ZZ, you can go on all you like, but without statistics to back up your claims you are blowing hot air.
The information I have found applies to the USA. Some of it is rather old, but things have not changed significantly enough since the research was done to make it invalid, as the changes that have resulted are not substantial enough to subsume the costs of a baby.
http://www.huppi.com/kangaroo/L-welfaremothers.htmhttp://www.voice.neu.edu/960215/welfare.htmlhttp://www.fair.org/index.php?page=1302I'm going to have to be done with this thread. It's making me very upset that there is a lot of finger-pointing at these assumed hordes of young women and not at all at the men who get them pregnant. I'm also feeling insulted on behalf of my mother, who has been on welfare twice in her adult life, and yes, she WAS a poor, unmarried, young woman with a history of drug addiction - and she is the hardest working person I have EVER met and did her damnedest to do right by me despite her problems, and she worked DAMN hard to get those problems fixed - and she would have been able to do a hell of a lot better if she hadn't had to spend most of her life working her fingers to the bone and gaining herself a permanent disability in her shoulders in the process to scrape by.

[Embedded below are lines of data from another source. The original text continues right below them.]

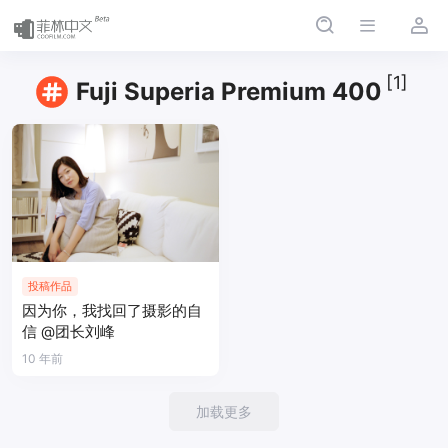
[1]
Fuji Superia Premium 400
投稿作品
因为你，我找回了摄影的自
信 @团长刘峰
10 年前
加载更多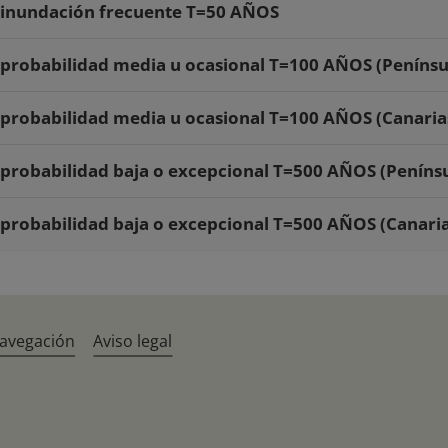
e inundación frecuente T=50 AÑOS
e probabilidad media u ocasional T=100 AÑOS (Penínsu
e probabilidad media u ocasional T=100 AÑOS (Canaria
e probabilidad baja o excepcional T=500 AÑOS (Penínsu
e probabilidad baja o excepcional T=500 AÑOS (Canaria
navegación
Aviso legal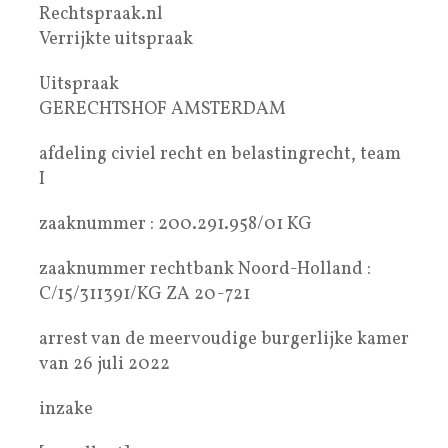
Rechtspraak.nl
Verrijkte uitspraak
Uitspraak
GERECHTSHOF AMSTERDAM
afdeling civiel recht en belastingrecht, team
I
zaaknummer : 200.291.958/01 KG
zaaknummer rechtbank Noord-Holland :
C/15/311391/KG ZA 20-721
arrest van de meervoudige burgerlijke kamer
van 26 juli 2022
inzake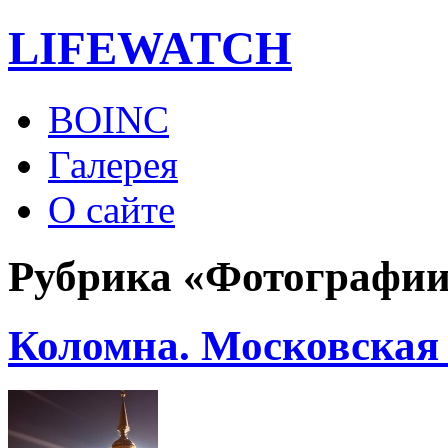
LIFE
WATCH
BOINC
Галерея
О сайте
Рубрика «Фотографи
Коломна. Московская 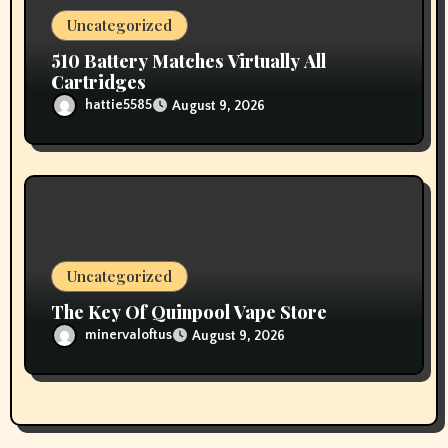
Uncategorized
510 Battery Matches Virtually All
Cartridges
hattie5585
August 9, 2026
Uncategorized
The Key Of Quinpool Vape Store
minervaloftus
August 9, 2026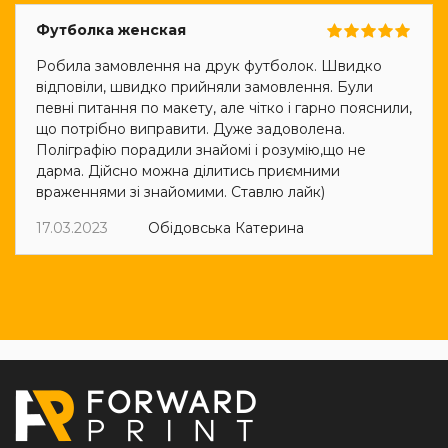
Футболка женская
Робила замовлення на друк футболок. Швидко
відповіли, швидко прийняли замовлення. Були
певні питання по макету, але чітко і гарно пояснили,
що потрібно виправити. Дуже задоволена.
Поліграфію порадили знайомі і розумію,що не
дарма. Дійсно можна ділитись приємними
враженнями зі знайомими. Ставлю лайк)
17.03.2023
Обідовська Катерина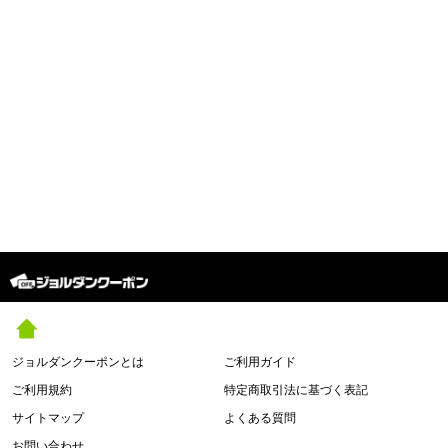
ジョルダンクーポンとは
ご利用ガイド
ご利用規約
特定商取引法に基づく表記
サイトマップ
よくある質問
お問い合わせ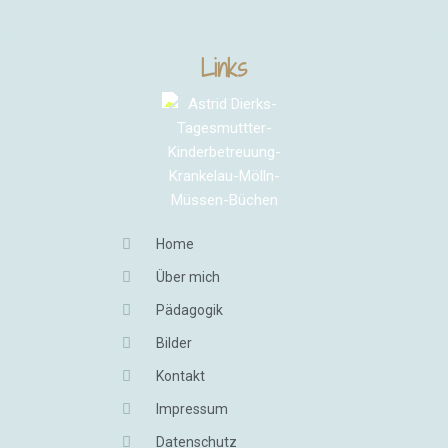
Links
Home
Über mich
Pädagogik
Bilder
Kontakt
Impressum
Datenschutz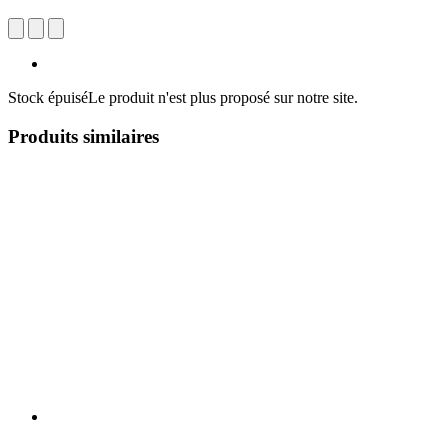
Stock épuisé
Le produit n'est plus proposé sur notre site.
Produits similaires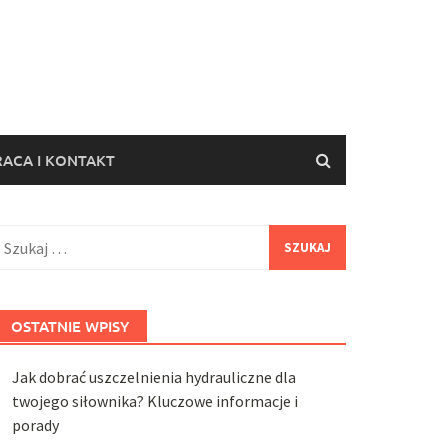
ACA I KONTAKT
zukaj:
OSTATNIE WPISY
Jak dobrać uszczelnienia hydrauliczne dla
twojego siłownika? Kluczowe informacje i
porady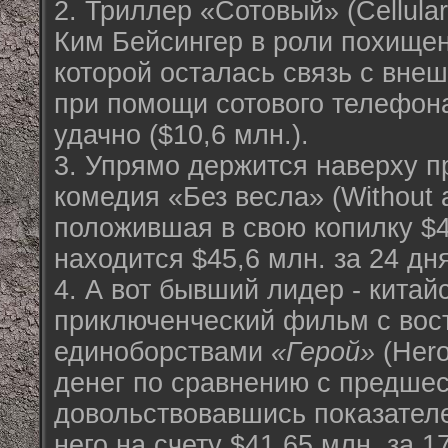
2. Триллер «Сотовый» (Cellular
Ким Бейсингер в роли похищен
которой осталась связь с вне
при помощи сотового телефона
удачно ($10,6 млн.).
3. Упрямо держится наверху 
комедия «Без весла» (Without a
положившая в свою копилку $4,
находится $45,6 млн. за 24 дн
4. А вот бывший лидер - китай
приключенческий фильм с вос
единоборствами
«Герой»
(Hero
денег по сравнению с предше
довольствовавшись показателе
него на счету $41,65 млн. за 1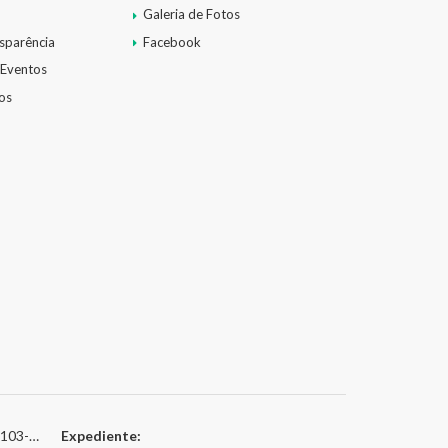
Galeria de Fotos
nsparência
Facebook
 Eventos
os
3-0216
Expediente:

So kindly chew on that the next time you want to trash on these imagined hordes of leeches.
I live in the U.S. and I used to work in a homeless shelter for women and children. The financial help available in the U.S. for these women is dismal at best.... Most of the women I worked with had one or two children, with educations ranging from a couple of years of high school to college coursework, and I never encountered any that thought that having another baby would somehow help their financial situation. The myth of welfare mother's living the high life with government handouts is a complete joke! Most of the women I worked with were trying to finish their high school educations so that they could get jobs that would actually allow them to pay the cost of child care and earn a decent living wage to house and feed their family. In the area I live in $250/week for one child is the average cost of child care. I have a college degree, a decent job and a partner with a somewhat stable job situation and the thought of us managing a baby financially keeps me tossing and turning at night.
Renatus, I hope your mother's life has gotten easier in her later years. I'm very familiar with the disease of drug addiction and I have loads of respect for her and her accomplishments in raising a woman like you.